Routine, repetition, and training others. In addition to scheduling, the way to a more harmonious work/life balance is based in creating a certain routine. Other people, after all, take your time because you let them. You need to make sure people know not to bother you while you’re working on something important, Whitman says.

“I use my stapler,” she says. “When the stapler’s on top of my cubicle, I’m working. If it’s really urgent, you can come get me, but otherwise, I’m working.”

The secret to that kind of thing working is twofold, Whitman says. First, you have to tell people what your “I’m working, leave me alone” signal is. Second, you have to give it time to work. “People say to me ‘I tried, the stapler thing doesn’t work.’ But they only tried it one or two times. You need to be consistent. It takes 30 to 35 days to build a habit.”

Habit is an important word for Whitman. It is the foundation of getting things done. If you’re in the habit of scheduling and sticking to your plans and deadlines, you’ll take the actions — another of her favorite words — that will get you where you need to go. Without consistent behaviors and actions, you will get a lot of exasperated sighs about where the time is going.

The How. Most people, young professionals included, know they need to get organized in order to get better control of their lives, from work to family to exercise. But all they typically hear is “You need to get organized,” not any concrete ideas for how to do it.

Whitman once counseled a young lady whose desk was legendary for its mess. After a brief talk, the woman admitted she needed to get organized and said she would get on it. Whitman said: “Tell me how you’re going to get organized.” And the woman stared helplessly.

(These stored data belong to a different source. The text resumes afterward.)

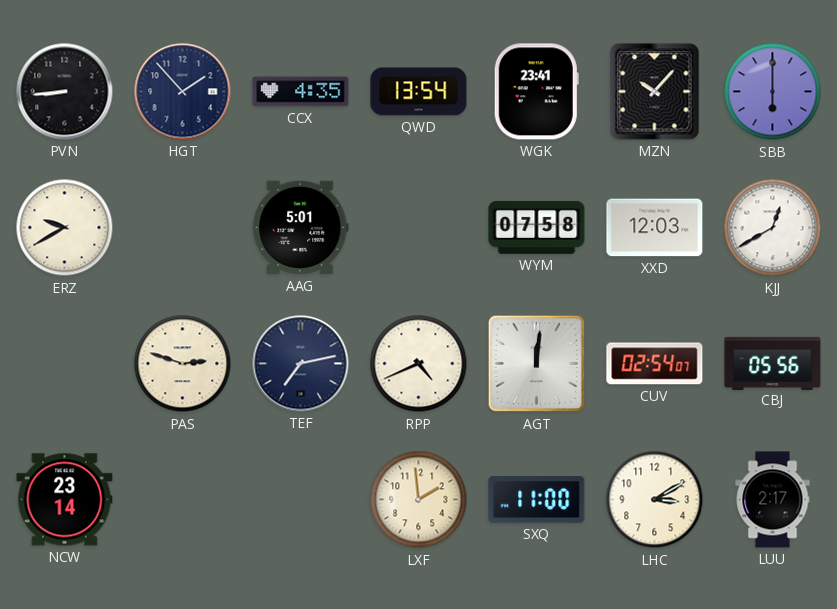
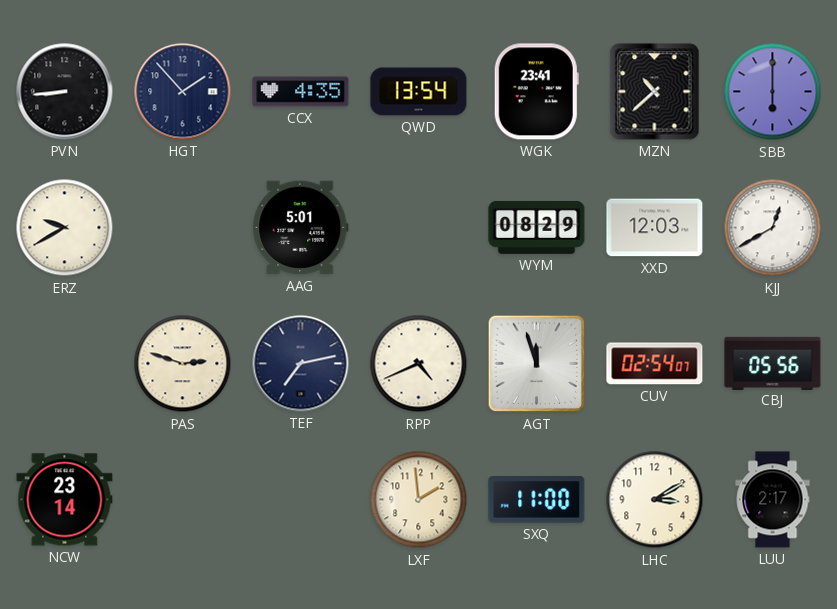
MZN: 10:07 -> 10:38
WYM: 07:58 -> 08:29
AGT: 12:01 -> 11:57
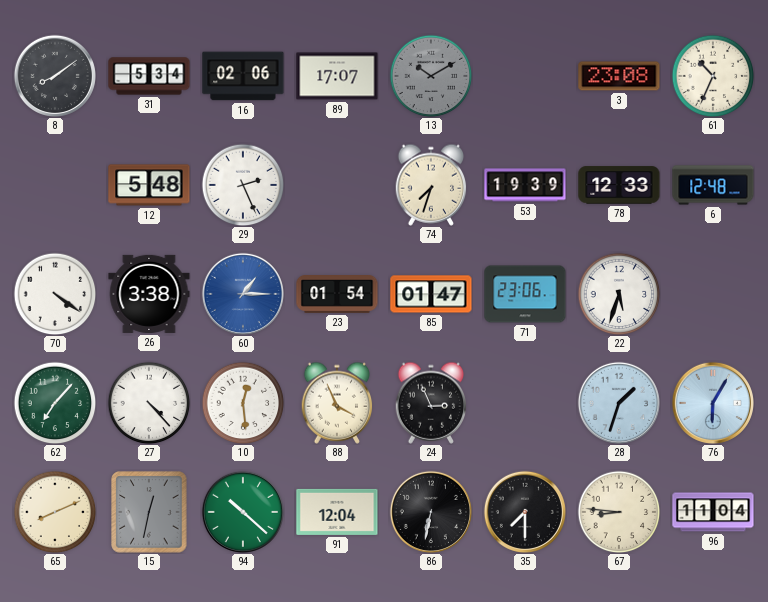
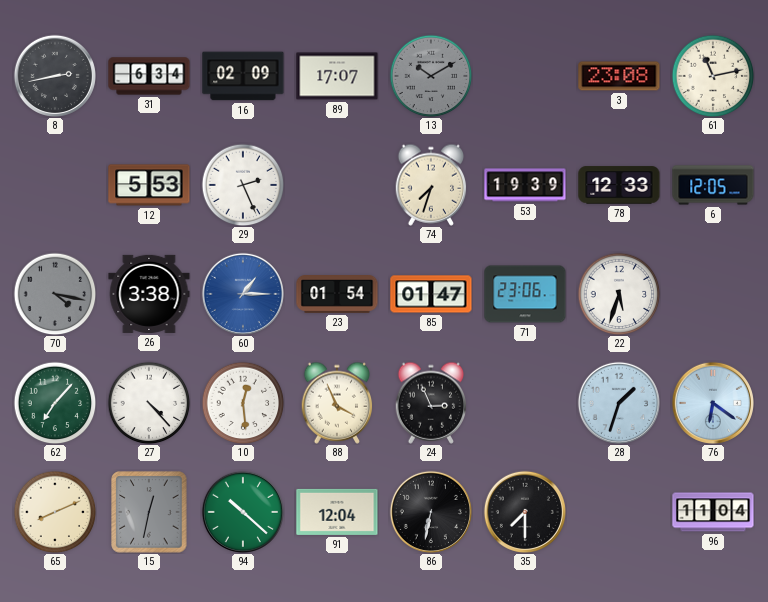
8: 8:09 -> 2:43
31: 5:34 -> 6:34
16: 02:06 -> 02:09
61: 10:34 -> 11:13
12: 5:48 -> 5:53
6: 12:48 -> 12:05
70: 4:21 -> 4:17
70 dial: white -> grey
76: 6:05 -> 6:21
67: 8:46 -> none
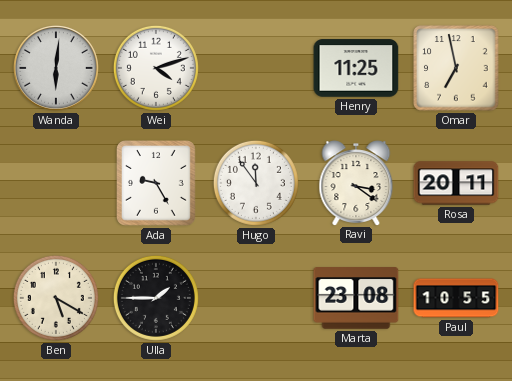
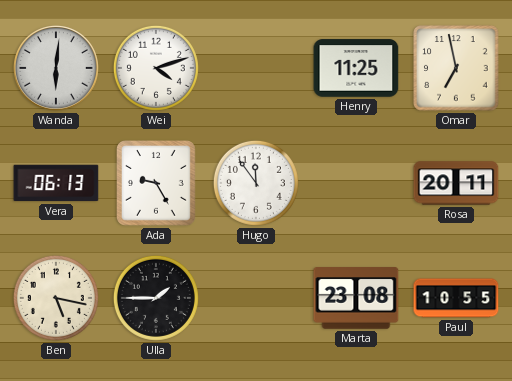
Vera: none -> 06:13
Ravi: 3:21 -> none
Ben: 5:20 -> 5:17
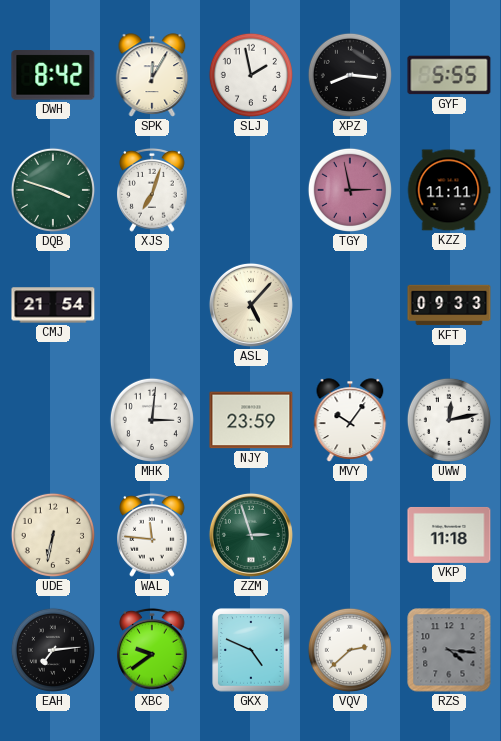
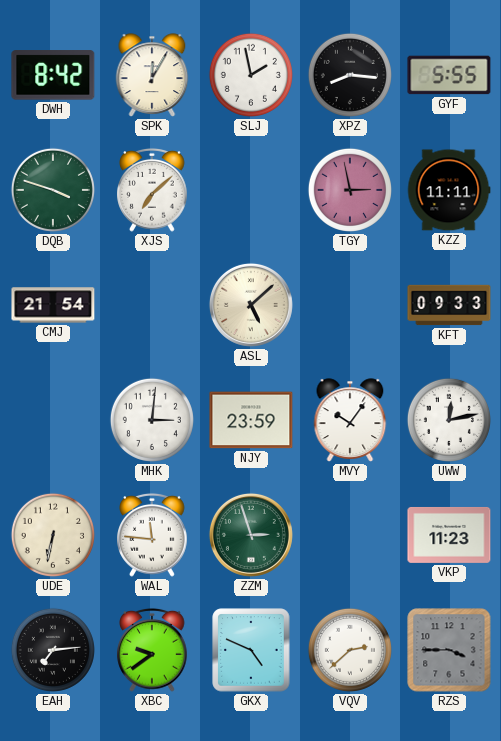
XJS: 7:03 -> 7:08
ASL: 5:07 -> 5:08
VKP: 11:18 -> 11:23
RZS: 4:16 -> 3:45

Whitman brought her a set of baskets to organize her papers and showed her how to organize her drawers. She also taught her the simple art of not procrastinating. Look at the to-do list, realize what can be done now and what needs to get done sooner, and do it. Then organize into little compartments — baskets, if you will — and keep things filed properly. Again, a painfully simple, obvious solution. But not one that people teach often enough.

Whitman was ground in the importance of scheduled order from an early age. At age 20, her father, a career construction worker, immigrated from Italy and devoted his time to learning English at night school and bringing his sisters and parents to the United States. “Can you imagine a 20-year-old doing that?” Whitman asks. “He never really had a childhood.”

But the lessons of needing to work for what you want and following a path to get there sunk in. Whitman, who grew up in Newark, earned her bachelor’s in business administration from Rutgers and her MBA from Monmouth, which served her well as a senior banking vice president for 13 years in the 1980s and 1990s. Then, like so many in corporate America, Whitman was downsized after a merger.

“I told my husband to give me six months,” she says. “I had always wanted to get into motivational speaking, public speaking, and such. I said if I didn’t get somewhere in six months, I’ll go get a job.” That was 13 years ago, “and I’ve never looked back.”

Then again, why would she? Her entire approach to success is based on balancing the now with an eye toward the future. “Young people need to plan for the future,” she says. “And I’m not preachy, this isn’t about preaching. It’s about the tactics and logistics that build success.”